## Exercise aim
Could you show all lines in the entries below that contain the string "pause"?
_ _ _ _ _ _ _
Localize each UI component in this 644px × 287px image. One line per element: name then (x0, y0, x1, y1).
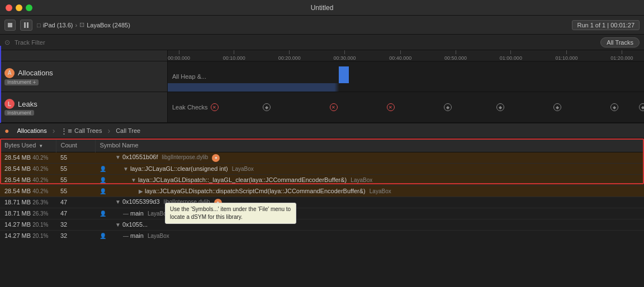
stop-button[interactable] (4, 20, 16, 31)
table-row[interactable]: 28.54 MB 40.2%55▼0x10551b06f libglInterp… (0, 152, 644, 163)
person-icon-cell: 👤 (95, 163, 111, 174)
leak-marker-diamond-5: ◆ (610, 103, 618, 111)
ruler-tick: 01:00.000 (500, 50, 522, 61)
person-icon-cell: 👤 (95, 230, 111, 239)
maximize-button[interactable] (26, 4, 32, 11)
minimize-button[interactable] (16, 4, 22, 11)
allocations-icon: A (4, 68, 15, 78)
run-info-badge: Run 1 of 1 | 00:01:27 (572, 20, 640, 30)
filter-icon: ⊙ (4, 39, 10, 46)
leak-marker-x-1: ✕ (211, 103, 219, 111)
leaks-check-label: Leak Checks (168, 104, 208, 111)
ruler-tick: 00:20.000 (278, 50, 301, 61)
lib-badge-icon[interactable]: ● (214, 199, 222, 207)
bottom-tabs: ● Allocations › ⋮≡ Call Trees › Call Tre… (0, 123, 644, 138)
person-icon-cell: 👤 (95, 185, 111, 197)
table-row[interactable]: 28.54 MB 40.2%55👤▼laya::JCLayaGLDispatch… (0, 174, 644, 185)
app-name: LayaBox (2485) (87, 22, 130, 28)
data-table: Bytes Used ▼ Count Symbol Name 28.54 MB … (0, 138, 644, 239)
timeline-ruler: 00:00.00000:10.00000:20.00000:30.00000:4… (168, 50, 644, 61)
allocations-instrument-badge: Instrument + (4, 79, 39, 85)
leak-marker-diamond-3: ◆ (496, 103, 504, 111)
track-filter-input[interactable] (15, 39, 596, 46)
allocations-track-content: All Heap &... (168, 61, 644, 92)
run-info-container: Run 1 of 1 | 00:01:27 (572, 20, 640, 30)
all-tracks-button[interactable]: All Tracks (600, 37, 640, 47)
pause-button[interactable] (20, 20, 32, 31)
person-icon-cell (95, 197, 111, 208)
allocations-track-label: A Allocations Instrument + (0, 61, 168, 92)
ruler-tick: 00:00.000 (168, 50, 190, 61)
symbol-cell: —main LayaBox (111, 230, 644, 239)
leak-marker-diamond-6: ◆ (639, 103, 644, 111)
tracks-area: A Allocations Instrument + All Heap &...… (0, 61, 644, 123)
leaks-track: L Leaks Instrument Leak Checks ✕ ◆ ✕ ✕ ◆… (0, 92, 644, 123)
ruler-tick: 00:40.000 (389, 50, 411, 61)
timeline-label-space (0, 50, 168, 61)
ruler-tick: 00:50.000 (444, 50, 467, 61)
allocations-track-name: Allocations (18, 69, 53, 77)
sort-arrow: ▼ (39, 144, 43, 149)
table-row[interactable]: 18.71 MB 26.3%47▼0x1055399d3 libglInterp… (0, 197, 644, 208)
ruler-tick: 01:20.000 (610, 50, 633, 61)
bytes-used-header[interactable]: Bytes Used ▼ (0, 138, 56, 152)
data-table-container[interactable]: Bytes Used ▼ Count Symbol Name 28.54 MB … (0, 138, 644, 239)
bytes-cell: 14.27 MB 20.1% (0, 219, 56, 230)
titlebar: Untitled (0, 0, 644, 16)
leak-marker-diamond-1: ◆ (263, 103, 271, 111)
leak-marker-diamond-2: ◆ (444, 103, 452, 111)
playhead-line (0, 46, 1, 123)
count-cell: 32 (56, 230, 95, 239)
count-cell: 47 (56, 197, 95, 208)
leaks-track-name: Leaks (18, 100, 37, 108)
symbol-cell: —main LayaBox (111, 208, 644, 219)
symbol-name-header[interactable]: Symbol Name (95, 138, 644, 152)
count-cell: 32 (56, 219, 95, 230)
symbol-cell: ▼0x10551b06f libglInterpose.dylib ● (111, 152, 644, 163)
device-name: iPad (13.6) (43, 22, 73, 28)
table-header-row: Bytes Used ▼ Count Symbol Name (0, 138, 644, 152)
ruler-tick: 01:10.000 (556, 50, 578, 61)
ruler-tick: 00:30.000 (333, 50, 356, 61)
symbol-cell: ▼0x1055399d3 libglInterpose.dylib ● (111, 197, 644, 208)
count-cell: 55 (56, 185, 95, 197)
ruler-tick: 00:10.000 (223, 50, 245, 61)
symbol-cell: ▼0x1055... (111, 219, 644, 230)
leak-marker-x-3: ✕ (387, 103, 395, 111)
symbol-cell: ▼laya::JCLayaGLDispatch::_layaGL_clear(l… (111, 174, 644, 185)
table-row[interactable]: 14.27 MB 20.1%32▼0x1055... (0, 219, 644, 230)
person-icon-cell (95, 219, 111, 230)
tab-call-trees[interactable]: ⋮≡ Call Trees (57, 126, 105, 136)
tab-call-tree[interactable]: Call Tree (112, 126, 144, 135)
table-row[interactable]: 14.27 MB 20.1%32👤—main LayaBox (0, 230, 644, 239)
pause-icon (24, 22, 29, 28)
close-button[interactable] (6, 4, 12, 11)
plus-icon[interactable]: + (33, 79, 36, 85)
timeline-header: 00:00.00000:10.00000:20.00000:30.00000:4… (0, 50, 644, 61)
leaks-track-content: Leak Checks ✕ ◆ ✕ ✕ ◆ ◆ ◆ ◆ ◆ (168, 92, 644, 122)
bytes-cell: 18.71 MB 26.3% (0, 208, 56, 219)
traffic-lights (6, 4, 32, 11)
tab-allocations[interactable]: Allocations (13, 126, 50, 135)
tab-separator-1: › (53, 126, 55, 135)
table-row[interactable]: 28.54 MB 40.2%55👤▶laya::JCLayaGLDispatch… (0, 185, 644, 197)
symbol-cell: ▼laya::JCLayaGL::clear(unsigned int) Lay… (111, 163, 644, 174)
track-filter-bar: ⊙ All Tracks (0, 35, 644, 50)
toolbar: □ iPad (13.6) › ⊡ LayaBox (2485) Run 1 o… (0, 16, 644, 35)
bytes-cell: 18.71 MB 26.3% (0, 197, 56, 208)
table-row[interactable]: 18.71 MB 26.3%47👤—main LayaBox (0, 208, 644, 219)
leaks-track-label: L Leaks Instrument (0, 92, 168, 122)
symbol-cell: ▶laya::JCLayaGLDispatch::dispatchScriptC… (111, 185, 644, 197)
call-trees-icon: ⋮≡ (60, 127, 72, 135)
table-row[interactable]: 28.54 MB 40.2%55👤▼laya::JCLayaGL::clear(… (0, 163, 644, 174)
bytes-cell: 28.54 MB 40.2% (0, 163, 56, 174)
person-icon-cell (95, 152, 111, 163)
count-cell: 47 (56, 208, 95, 219)
bytes-cell: 28.54 MB 40.2% (0, 152, 56, 163)
bytes-cell: 28.54 MB 40.2% (0, 174, 56, 185)
leaks-icon: L (4, 99, 15, 109)
lib-badge-icon[interactable]: ● (212, 154, 220, 162)
leak-marker-x-2: ✕ (330, 103, 338, 111)
count-header[interactable]: Count (56, 138, 95, 152)
bytes-cell: 28.54 MB 40.2% (0, 185, 56, 197)
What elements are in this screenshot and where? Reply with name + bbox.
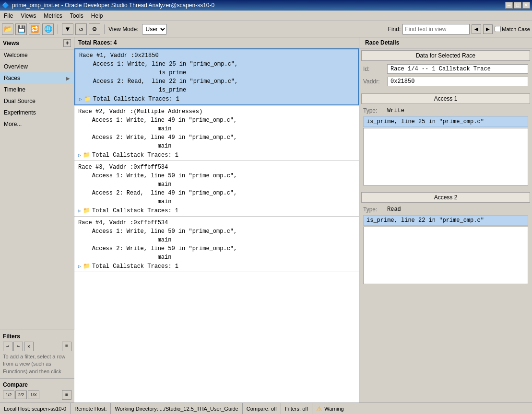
_ _ _ _ _ _ _
## Task response
pause-button[interactable] (20, 20, 32, 31)
pause-icon (24, 22, 29, 28)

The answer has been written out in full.